As the name implies, the main difference between front squats and the classic squat is that you place the barbell in front of your neck instead of behind it. This slightly different angle has some additional benefits to the classic squat.
#1 More quads
Keeping the bar in front of you shifts the center point of gravity noticeably, forcing you to maintain a much more upright position as you squat down. This in turn puts a lot more emphasis on the quadriceps muscle (front thigh) compared to classic squats, which bring in more hips, butt and hamstrings (rear legs) into play.
#2 Safer back
When people get tired doing classic squats, they tend to sag forward a little, rounding their backs. This is an exceptionally bad idea, especially with a loaded barbell balancing on the shoulders. With front squats it's physically impossible, as you'd do an instant faceplant on the floor.
#3 Better form
This is merely another side of the same coin outlined before; you can't cheat, period. The inability to cheat makes better progress automatic, tying into the first argument to boot. One drawback is that you'll not be able to handle the kind of poundage you did with classic squats, which may be something of an annoyance. Don't let it get to you -- check the ego at the door and remember what'll give you best results in the long haul.
#4 Variation
Finally, the mere fact that it's a new way of training quads is a potent benefit of front squats all by itself.
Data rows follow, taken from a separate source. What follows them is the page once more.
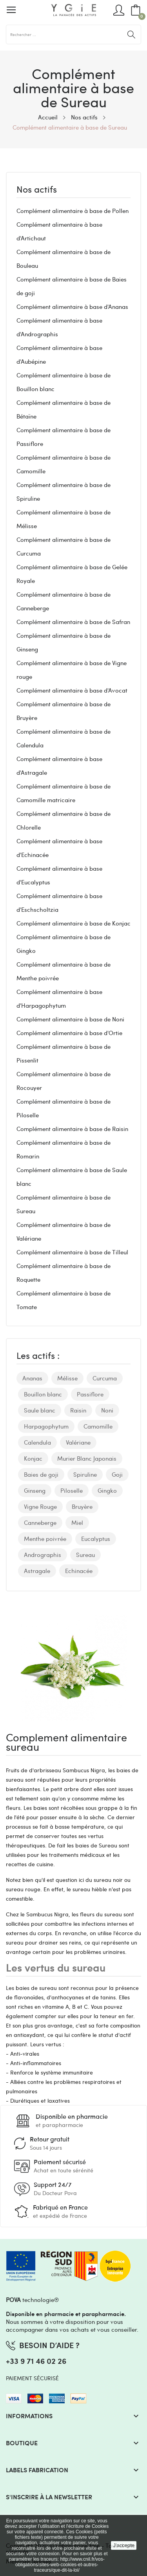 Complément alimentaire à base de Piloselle (63, 1108)
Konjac (33, 1458)
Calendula (37, 1442)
Muscles thrive on variation; the more you surprise them each week, the stronger they tend to get. Conversely, if you stick to a predictable routine, your muscles have little incentive to improve once they have achieved that level of fitness. Thus, mixing classic and front squats with their different poundages and strictness tends to give the best overall results compared to only one kind of either exercise.
Stretch!
Front squats are excellent for beginners and experienced weight lifters alike looking to build strong legs in a safe but effective manner. Just don't forget to stretch thoroughly afterwards, as the soreness can be brutal if you haven't done front squats before.